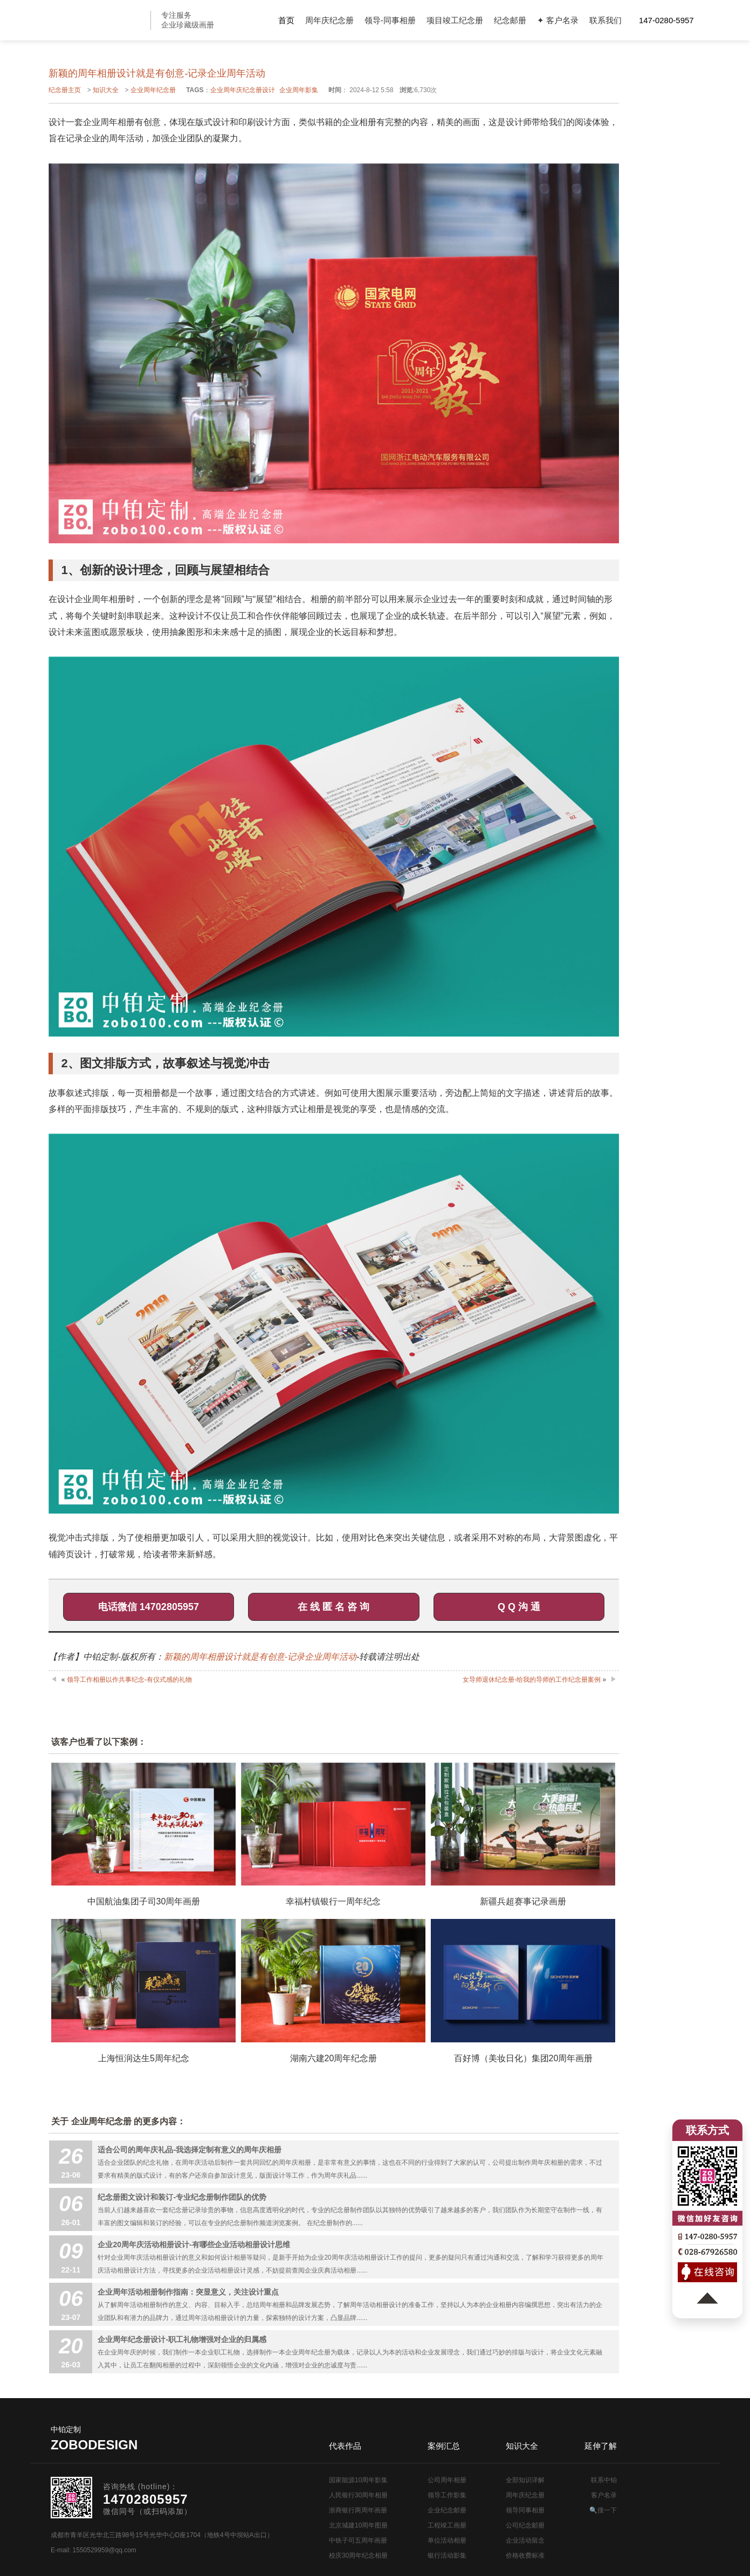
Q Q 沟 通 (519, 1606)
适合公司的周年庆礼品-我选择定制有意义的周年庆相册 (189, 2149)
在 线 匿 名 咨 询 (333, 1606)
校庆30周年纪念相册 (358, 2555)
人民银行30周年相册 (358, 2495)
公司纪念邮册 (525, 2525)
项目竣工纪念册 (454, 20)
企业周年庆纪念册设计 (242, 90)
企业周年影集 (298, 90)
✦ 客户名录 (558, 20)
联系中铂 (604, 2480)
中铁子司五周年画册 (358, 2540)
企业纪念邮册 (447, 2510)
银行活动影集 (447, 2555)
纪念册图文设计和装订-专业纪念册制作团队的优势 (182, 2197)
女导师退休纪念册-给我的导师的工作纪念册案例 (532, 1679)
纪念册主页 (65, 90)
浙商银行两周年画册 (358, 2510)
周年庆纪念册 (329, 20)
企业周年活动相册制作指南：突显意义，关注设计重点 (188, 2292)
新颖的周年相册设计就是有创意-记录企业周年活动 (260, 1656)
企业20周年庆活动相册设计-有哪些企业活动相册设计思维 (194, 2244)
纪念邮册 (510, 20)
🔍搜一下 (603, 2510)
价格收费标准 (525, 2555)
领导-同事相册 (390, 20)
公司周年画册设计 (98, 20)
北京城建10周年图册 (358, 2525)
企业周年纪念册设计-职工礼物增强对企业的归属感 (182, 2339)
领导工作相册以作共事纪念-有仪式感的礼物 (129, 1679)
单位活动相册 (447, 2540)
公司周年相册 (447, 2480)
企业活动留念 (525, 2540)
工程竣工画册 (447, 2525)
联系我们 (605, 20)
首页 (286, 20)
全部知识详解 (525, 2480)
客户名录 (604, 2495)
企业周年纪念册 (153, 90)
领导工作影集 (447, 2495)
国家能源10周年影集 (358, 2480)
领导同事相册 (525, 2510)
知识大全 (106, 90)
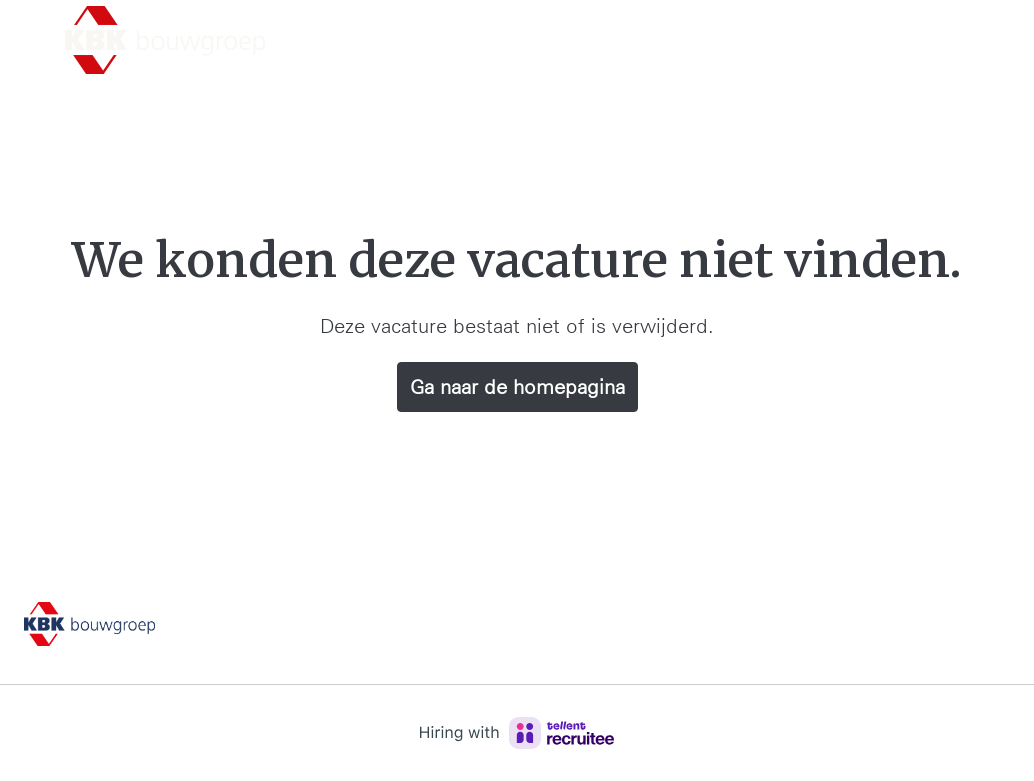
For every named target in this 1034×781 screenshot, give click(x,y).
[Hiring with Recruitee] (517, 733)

· · · ·

Required action: Please output, exactly and with no pictures, only the lines from the one containing "联系我们 (605, 20)" through the final line of the records above.

Your solution:
联系我们 (605, 20)
首页 (286, 20)
全部知识详解 (525, 2480)
客户名录 (604, 2495)
企业周年纪念册 (153, 90)
领导工作影集 (447, 2495)
国家能源10周年影集 (358, 2480)
领导同事相册 (525, 2510)
知识大全 (106, 90)
For every named target in this 1034×781 screenshot, give click(x,y).
[Hiring with Recruitee] (517, 733)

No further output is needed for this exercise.